Arbace (direttrice del Polo museale): «Troveremo insieme soluzioni condivise col Provveditorato alle opere pubbliche»

L’AQUILA. «Sono pienamente disponibile a trovare soluzioni condivise con il Provveditorato alle opere pubbliche in modo da permettere l’apertura della sala espositiva nei locali dell’ex convento di San Domenico».
La direttrice del Polo Museale d’Abruzzo, Lucia Arbace, alla luce della notizia pubblicata dal Centro sul museo delle ceramiche chiuso per colpa della burocrazia, è intenzionata a trovare il modo per rendere fruibile il piccolo museo, pronto da anni e aperto solo in occasione delle ultime giornate di Primavera del Fai.

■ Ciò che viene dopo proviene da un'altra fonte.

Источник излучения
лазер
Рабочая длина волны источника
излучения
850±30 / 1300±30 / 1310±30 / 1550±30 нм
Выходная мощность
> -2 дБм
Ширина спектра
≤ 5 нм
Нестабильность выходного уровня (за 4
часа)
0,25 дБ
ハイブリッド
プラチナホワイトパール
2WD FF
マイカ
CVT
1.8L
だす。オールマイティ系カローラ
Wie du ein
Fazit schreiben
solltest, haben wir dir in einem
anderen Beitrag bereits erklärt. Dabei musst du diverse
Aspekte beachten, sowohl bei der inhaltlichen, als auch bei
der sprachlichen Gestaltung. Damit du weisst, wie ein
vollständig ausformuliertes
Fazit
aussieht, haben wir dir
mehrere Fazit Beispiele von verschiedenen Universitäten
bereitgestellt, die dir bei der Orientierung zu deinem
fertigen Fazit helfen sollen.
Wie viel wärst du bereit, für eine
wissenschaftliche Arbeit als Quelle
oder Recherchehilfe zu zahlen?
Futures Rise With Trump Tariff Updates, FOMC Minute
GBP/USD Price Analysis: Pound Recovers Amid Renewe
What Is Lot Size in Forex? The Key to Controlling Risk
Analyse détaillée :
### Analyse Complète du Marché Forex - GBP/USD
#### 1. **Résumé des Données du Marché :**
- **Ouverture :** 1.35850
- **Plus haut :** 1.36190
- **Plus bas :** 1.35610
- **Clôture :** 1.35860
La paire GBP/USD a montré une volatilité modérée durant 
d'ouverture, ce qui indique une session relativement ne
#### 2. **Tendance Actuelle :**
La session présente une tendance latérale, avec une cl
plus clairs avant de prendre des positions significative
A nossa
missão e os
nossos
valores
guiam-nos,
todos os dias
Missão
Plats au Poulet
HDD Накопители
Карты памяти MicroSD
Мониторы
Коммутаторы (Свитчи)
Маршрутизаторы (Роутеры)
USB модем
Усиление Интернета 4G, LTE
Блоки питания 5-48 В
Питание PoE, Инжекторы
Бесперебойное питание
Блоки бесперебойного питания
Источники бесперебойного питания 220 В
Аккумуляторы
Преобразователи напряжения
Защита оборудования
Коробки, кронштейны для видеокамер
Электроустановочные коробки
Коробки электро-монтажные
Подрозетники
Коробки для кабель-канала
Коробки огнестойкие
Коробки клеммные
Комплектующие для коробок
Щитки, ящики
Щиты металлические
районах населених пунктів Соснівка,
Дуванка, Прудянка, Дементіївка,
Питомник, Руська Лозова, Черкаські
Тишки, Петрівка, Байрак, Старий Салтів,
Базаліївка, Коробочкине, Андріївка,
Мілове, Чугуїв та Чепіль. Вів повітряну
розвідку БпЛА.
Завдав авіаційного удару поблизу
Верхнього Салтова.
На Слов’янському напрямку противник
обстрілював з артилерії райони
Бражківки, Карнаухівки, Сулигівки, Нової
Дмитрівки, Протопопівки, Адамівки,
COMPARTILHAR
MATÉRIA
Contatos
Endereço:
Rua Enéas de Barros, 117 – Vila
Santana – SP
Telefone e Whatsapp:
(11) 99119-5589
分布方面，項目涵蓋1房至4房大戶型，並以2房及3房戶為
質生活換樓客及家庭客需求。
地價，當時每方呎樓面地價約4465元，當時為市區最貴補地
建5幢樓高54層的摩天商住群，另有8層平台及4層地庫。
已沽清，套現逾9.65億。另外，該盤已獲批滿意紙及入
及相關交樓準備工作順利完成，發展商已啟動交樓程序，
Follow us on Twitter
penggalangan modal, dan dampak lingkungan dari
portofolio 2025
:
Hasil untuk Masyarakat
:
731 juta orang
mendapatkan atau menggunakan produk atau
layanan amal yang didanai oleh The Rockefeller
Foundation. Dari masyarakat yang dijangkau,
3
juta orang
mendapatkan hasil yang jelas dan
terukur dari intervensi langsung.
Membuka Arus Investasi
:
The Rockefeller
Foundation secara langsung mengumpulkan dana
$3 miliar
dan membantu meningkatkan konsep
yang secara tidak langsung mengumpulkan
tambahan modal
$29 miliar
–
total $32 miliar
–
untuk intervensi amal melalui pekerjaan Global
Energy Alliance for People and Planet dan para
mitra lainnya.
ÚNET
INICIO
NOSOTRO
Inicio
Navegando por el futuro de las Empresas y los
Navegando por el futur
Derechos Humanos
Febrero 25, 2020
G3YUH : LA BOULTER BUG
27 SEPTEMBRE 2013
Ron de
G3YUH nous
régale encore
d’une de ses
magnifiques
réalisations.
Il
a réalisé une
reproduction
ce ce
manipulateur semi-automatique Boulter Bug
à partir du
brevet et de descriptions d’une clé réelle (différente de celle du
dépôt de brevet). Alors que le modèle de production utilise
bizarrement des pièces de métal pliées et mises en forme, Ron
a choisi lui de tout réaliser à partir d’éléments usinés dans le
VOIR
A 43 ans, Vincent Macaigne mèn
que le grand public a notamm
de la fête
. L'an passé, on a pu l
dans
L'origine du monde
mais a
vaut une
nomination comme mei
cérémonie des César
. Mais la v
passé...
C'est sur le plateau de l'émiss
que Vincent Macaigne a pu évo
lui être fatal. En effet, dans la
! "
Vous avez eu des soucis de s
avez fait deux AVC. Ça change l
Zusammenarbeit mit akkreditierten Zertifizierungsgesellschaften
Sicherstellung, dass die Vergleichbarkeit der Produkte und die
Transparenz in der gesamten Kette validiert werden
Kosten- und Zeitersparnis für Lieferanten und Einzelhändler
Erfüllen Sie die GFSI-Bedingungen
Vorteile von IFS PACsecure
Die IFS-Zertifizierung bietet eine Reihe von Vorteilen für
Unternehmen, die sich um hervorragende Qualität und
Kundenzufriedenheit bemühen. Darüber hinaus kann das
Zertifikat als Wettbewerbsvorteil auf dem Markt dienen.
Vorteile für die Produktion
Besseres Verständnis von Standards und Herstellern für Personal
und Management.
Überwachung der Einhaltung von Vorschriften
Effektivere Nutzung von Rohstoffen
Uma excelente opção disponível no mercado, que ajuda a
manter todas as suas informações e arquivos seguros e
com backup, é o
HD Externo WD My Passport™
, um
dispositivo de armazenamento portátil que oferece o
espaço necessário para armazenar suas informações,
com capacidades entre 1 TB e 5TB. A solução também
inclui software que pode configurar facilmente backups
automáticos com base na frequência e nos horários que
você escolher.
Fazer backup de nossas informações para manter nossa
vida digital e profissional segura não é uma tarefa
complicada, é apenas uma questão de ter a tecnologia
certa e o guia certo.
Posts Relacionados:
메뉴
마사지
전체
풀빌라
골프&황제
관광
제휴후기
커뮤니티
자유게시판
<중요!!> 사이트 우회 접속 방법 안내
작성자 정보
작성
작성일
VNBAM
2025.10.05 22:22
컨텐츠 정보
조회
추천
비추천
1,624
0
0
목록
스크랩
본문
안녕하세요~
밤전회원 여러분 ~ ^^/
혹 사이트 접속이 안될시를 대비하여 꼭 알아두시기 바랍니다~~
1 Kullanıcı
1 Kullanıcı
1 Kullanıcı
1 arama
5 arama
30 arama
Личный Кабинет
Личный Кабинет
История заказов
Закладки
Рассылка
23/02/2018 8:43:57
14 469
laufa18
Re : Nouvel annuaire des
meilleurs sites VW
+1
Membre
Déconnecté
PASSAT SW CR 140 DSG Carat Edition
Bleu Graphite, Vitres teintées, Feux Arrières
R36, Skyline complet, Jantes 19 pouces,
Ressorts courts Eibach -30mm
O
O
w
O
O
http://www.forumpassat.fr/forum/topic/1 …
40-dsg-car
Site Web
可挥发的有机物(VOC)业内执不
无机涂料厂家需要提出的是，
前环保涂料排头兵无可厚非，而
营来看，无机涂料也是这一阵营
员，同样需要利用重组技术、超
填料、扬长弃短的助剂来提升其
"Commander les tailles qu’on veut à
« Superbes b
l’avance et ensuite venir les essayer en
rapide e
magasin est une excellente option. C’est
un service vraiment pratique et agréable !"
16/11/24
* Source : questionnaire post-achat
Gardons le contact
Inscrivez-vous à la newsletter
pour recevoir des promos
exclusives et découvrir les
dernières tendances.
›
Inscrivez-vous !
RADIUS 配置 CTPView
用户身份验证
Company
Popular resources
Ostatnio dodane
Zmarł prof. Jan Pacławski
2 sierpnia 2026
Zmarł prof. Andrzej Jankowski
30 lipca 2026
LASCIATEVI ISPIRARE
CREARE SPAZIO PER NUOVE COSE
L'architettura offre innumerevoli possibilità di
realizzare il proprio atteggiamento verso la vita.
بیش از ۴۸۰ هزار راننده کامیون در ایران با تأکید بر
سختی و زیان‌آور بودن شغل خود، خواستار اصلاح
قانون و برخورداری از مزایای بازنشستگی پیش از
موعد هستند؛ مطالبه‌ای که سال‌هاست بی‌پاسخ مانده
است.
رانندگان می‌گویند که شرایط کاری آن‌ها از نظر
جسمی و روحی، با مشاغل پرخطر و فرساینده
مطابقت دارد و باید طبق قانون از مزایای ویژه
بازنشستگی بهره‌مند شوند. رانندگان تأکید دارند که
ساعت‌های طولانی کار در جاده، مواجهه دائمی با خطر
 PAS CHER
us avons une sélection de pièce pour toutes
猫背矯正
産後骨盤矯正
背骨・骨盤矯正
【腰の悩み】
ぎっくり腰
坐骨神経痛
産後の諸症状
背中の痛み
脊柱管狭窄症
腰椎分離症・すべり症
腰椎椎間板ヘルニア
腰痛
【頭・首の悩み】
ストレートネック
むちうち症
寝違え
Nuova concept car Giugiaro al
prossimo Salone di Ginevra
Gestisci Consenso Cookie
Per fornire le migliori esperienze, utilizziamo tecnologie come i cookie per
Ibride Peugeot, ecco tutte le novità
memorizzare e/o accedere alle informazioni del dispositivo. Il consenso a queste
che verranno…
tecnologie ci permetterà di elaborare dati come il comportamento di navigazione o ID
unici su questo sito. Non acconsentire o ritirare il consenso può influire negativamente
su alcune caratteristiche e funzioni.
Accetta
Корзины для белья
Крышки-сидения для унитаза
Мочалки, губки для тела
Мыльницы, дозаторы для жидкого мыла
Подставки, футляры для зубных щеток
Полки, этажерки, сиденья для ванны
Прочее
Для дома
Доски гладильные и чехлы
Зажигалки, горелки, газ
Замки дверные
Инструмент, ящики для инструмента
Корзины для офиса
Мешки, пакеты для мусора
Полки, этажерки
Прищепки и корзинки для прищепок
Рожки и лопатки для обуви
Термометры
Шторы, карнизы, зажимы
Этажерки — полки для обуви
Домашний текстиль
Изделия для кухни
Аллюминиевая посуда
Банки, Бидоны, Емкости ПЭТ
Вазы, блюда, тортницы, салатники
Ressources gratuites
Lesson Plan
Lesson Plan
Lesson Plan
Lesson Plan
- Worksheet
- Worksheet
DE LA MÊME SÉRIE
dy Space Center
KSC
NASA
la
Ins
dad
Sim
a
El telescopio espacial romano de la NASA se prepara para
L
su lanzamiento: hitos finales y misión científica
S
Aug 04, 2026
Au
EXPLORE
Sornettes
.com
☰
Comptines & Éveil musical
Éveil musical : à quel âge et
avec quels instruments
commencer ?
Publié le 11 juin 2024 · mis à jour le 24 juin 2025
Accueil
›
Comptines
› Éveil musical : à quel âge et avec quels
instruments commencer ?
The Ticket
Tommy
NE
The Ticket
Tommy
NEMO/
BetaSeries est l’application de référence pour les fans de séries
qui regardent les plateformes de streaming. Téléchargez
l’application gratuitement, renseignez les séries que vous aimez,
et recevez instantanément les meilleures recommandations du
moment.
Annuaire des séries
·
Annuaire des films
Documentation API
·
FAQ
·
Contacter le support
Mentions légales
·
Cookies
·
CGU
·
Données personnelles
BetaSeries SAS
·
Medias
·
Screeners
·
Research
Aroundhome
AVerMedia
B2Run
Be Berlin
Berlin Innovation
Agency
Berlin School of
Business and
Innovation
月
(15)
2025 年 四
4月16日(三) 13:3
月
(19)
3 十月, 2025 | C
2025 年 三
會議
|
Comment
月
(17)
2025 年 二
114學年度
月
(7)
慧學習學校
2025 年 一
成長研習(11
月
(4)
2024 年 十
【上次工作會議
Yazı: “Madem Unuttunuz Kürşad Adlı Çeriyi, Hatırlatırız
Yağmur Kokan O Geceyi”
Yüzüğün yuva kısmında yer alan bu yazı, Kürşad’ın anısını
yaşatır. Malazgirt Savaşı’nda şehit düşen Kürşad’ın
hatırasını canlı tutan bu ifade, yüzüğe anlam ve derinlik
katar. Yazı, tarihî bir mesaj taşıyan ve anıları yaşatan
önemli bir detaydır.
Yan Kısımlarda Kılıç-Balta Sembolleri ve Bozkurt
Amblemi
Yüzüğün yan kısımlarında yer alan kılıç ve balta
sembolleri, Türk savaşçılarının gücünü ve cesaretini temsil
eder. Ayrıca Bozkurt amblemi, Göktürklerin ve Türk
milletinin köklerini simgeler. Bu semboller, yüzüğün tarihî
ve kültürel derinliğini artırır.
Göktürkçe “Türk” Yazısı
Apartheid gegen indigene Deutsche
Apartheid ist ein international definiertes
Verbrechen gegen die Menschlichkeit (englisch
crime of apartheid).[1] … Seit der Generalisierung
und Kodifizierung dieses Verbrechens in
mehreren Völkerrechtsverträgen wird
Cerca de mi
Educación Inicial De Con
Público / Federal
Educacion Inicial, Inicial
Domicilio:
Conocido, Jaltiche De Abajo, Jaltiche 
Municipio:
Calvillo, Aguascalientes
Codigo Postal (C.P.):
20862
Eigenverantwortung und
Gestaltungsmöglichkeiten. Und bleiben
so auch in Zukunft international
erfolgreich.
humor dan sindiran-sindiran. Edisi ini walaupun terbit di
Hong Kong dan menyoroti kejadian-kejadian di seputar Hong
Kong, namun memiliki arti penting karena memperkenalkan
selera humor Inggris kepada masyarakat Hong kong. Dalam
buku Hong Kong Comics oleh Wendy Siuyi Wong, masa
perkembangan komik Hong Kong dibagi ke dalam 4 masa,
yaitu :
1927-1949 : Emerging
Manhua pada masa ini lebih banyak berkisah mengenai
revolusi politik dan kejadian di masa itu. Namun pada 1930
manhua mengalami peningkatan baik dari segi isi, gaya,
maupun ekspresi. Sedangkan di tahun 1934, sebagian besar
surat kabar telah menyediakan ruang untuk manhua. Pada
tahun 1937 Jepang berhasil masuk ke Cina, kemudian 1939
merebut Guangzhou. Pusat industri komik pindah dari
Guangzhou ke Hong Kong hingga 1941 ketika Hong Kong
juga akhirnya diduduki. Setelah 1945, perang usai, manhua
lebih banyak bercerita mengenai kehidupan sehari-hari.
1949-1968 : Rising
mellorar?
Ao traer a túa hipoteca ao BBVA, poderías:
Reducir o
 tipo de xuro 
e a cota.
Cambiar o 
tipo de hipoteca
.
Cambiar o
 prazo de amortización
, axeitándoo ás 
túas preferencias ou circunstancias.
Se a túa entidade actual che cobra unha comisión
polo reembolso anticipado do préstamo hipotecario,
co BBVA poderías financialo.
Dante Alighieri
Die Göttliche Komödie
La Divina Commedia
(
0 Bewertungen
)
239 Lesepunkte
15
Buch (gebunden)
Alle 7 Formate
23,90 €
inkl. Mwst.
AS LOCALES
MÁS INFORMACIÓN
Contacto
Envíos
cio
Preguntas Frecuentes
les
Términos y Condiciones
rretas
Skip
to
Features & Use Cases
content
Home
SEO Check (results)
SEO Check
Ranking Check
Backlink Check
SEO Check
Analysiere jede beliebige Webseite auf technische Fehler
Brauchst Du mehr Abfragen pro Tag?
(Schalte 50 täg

La collezione non è mai diventata visitabile a causa di un problema burocratico: di proprietà dello Stato, è in consegna al Provveditorato opere pubbliche, che ha curato il restauro del convento oggi sede della Corte dei Conti, ma che non può gestire direttamente la sala, perché non rientra nelle sue competenze. Il piccolo museo, ospitato in quella che nel Settecento doveva essere una chiesetta dalla confraternita di San Sebastiano, resta dunque chiuso da anni in attesa che si individui un ente, pubblico e privato, che possa gestirlo. «Nel periodo in cui ero ancora Soprintendente per i beni storico artistici etnoantropologici dell’Abruzzo, quando ancora non era aperto il museo dell’Aquila, avevo dato la disponibilità a mettere a disposizione del personale e a fare una convenzione con il Provveditorato opere pubbliche per aprire la struttura in alcune ore e in alcuni giorni della settimana stabiliti», spiega Arbace. «Poi questa proposta, di cui avevamo discusso a voce, non ha avuto nessun seguito. È comunque ancora possibile trovare una soluzione, basta parlarne. Ho dato piena disponibilità in tal senso. Certo è che per lasciare i reperti ceramici in quella stanza bisogna verificarne le condizioni», continua la direttrice. «Fortunatamente la maiolica non si altera, ma sarebbe giusto permettere alla cittadinanza di fruire il prima possibile di questa bella collezione».